Mopping up the spillage


Roughly 3,500 tonnes of ammonium nitrate go missing each year in India, and the level of supply is reaching record highs in Afghanistan. Are these facts connected?

Ammonium Nitrate (AN) and its explosive alter-ego ammonium nitrate/Fuel Oil (ANFO) have long been an explosive of choice for terrorist groups around the world.

The popularity of ammonium nitrate as a bomb-making ingredient is no surprise given its ubiquitous usage in the mining, blasting and fertiliser industries. These often poorly guarded sites, along with the transport routes that supply them, allow for relatively easy access to this explosive precursor. The IRA and 'Lone Wolf’ terrorists such as Timothy Mcveigh (Oklahoma City Bomber) used just such opportunistic tactics to devastating effects.

Earlier this month India suffered several, low-intensity ANFO bomb blasts in the city of Pune.

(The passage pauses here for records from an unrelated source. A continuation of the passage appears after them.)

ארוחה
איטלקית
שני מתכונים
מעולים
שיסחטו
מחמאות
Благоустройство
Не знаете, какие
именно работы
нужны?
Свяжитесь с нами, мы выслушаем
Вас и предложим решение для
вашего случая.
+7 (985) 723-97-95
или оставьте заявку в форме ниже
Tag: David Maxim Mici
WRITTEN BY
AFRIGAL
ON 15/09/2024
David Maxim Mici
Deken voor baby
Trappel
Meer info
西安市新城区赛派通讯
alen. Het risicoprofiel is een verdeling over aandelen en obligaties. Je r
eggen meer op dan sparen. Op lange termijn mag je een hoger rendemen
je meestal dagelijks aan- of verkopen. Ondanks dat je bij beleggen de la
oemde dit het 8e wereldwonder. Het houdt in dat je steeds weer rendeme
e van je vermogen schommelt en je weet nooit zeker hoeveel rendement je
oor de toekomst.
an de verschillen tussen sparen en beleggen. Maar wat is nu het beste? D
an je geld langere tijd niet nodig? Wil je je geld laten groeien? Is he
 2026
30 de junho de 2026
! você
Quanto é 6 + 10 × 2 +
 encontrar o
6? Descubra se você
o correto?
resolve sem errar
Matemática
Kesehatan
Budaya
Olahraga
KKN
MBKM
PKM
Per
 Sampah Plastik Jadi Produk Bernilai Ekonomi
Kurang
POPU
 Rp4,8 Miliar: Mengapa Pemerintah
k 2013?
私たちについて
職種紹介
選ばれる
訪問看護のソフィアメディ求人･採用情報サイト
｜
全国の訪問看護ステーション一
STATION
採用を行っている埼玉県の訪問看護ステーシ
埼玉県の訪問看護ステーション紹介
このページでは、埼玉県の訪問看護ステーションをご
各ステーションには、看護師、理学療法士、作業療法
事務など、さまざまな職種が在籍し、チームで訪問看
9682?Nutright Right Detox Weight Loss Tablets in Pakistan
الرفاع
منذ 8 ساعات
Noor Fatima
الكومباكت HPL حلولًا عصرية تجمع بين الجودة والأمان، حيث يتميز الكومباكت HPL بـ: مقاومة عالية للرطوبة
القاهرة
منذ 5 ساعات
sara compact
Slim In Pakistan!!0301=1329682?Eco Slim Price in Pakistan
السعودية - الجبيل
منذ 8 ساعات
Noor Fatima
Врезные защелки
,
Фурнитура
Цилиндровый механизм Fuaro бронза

The effects of the four bombs were minimal but they do perhaps point to a wider problem in India today. India imports 350,000 tonnes of AN a year, almost exclusively in bulk into Vishakhapatnam Port. According to the Times of India, under current laws it accepted that up to 1% will be lost through 'spillage’ and importers are not questioned about any loss up to this amount, as it is deemed unavoidable. But a 1% loss still amounts to 3,500 tonnes of AN that go missing at the Indian port every year and are totally untraceable.

An Indian intelligence official stated that \"This is the loophole that is prone to exploitation where unscrupulous elements may sell the chemical to unverified sources during transportation out of ports. …To make a bomb, you need no more than a kg of ammonium nitrate\".

This spillage has become even more concerning given that Jihadis are increasingly turning to ANFO as a cheap, accessible, easy to make explosive. Jihadi websites also appearing increasingly recommend the use of AN in their bomb making manuals.

The Indian government has taken steps to control the use of AN by including the compound in the 1884 explosives act (45% or more AN content now regarded as an explosive), and is developing an explosives tracking system to monitor AN spillage in the supply chain. This may be too little too late however, as enough Ammonium Nitrate to make thousands of IED’s is potentially finding its way into the hands of terrorist groups already.

A good deal of AN is finding its way into Afghanistan. In June, 2012, Afghan and US troops encountered 1,900 IEDs, more than in any other month since the beginning of the war, 11 years ago. The Washington Post has pointed to reports, which suggest that the AN being used to make IEDs in Afghanistan is being sourced from from two industrial plants in Pakistan. The manufacturer responsible for the two plants has been named as Fatima Group, based in Lahore, and the Group is alleged to have so far refused to co-operate with US officials, who wish to block their supply route.

According to the same report, roughly 480 tonnes of AN have been seized by troops this year, which is enough material to manufacture 30,000 to 50,000 IEDs. If these calculations are correct (we think they may be somewhat exaggerated), then the 3,500 tonnes of AN going missing in India each year represent enough material to manufacture anywhere between 218,750 and 364,583 IEDs.

At this stage there is no compelling evidence to suggest that significant quantities of AN are reaching Afghanistan from India, though there is enough of a possibility to make it a concern. Ultimately, this could represent a serious problem for the Indian and Pakistani authorities, who would face a barrage of international questioning if it can be proven that significant quantities of AN are reaching Afghanistan from their borders and being made into IEDs that are being used to kill civilians and military personnel – all as a result of poor security control and a lack of rigorous legislation.